● The task
With the material below, print exactly the lines between the line holding "Mundial 2026" and the line holding "Zum Schluss noch zwei Bilder aus dem Or", inclusive. Add nothing else.

(Stored data begins)

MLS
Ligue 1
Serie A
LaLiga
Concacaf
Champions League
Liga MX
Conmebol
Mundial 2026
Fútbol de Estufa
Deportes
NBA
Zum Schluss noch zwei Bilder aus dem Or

(Stored data ends)
(Stored data begins)

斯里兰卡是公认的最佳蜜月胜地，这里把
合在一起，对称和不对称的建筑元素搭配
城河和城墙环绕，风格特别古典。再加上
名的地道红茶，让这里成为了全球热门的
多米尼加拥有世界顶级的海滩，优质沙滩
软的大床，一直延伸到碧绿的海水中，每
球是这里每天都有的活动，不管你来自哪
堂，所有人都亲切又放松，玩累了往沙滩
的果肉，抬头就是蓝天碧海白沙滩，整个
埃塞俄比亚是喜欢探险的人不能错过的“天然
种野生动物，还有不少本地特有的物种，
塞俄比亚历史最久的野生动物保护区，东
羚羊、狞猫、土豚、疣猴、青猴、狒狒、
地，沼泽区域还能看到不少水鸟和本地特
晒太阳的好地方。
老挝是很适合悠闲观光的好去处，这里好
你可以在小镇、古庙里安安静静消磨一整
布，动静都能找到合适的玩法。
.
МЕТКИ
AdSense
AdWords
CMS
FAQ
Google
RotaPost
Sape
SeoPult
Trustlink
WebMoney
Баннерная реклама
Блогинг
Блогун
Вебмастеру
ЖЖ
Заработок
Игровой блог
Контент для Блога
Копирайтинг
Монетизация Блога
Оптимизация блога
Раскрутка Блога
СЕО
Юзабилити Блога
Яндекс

(Stored data ends)

● Response box
Mundial 2026
Fútbol de Estufa
Deportes
NBA
Zum Schluss noch zwei Bilder aus dem Or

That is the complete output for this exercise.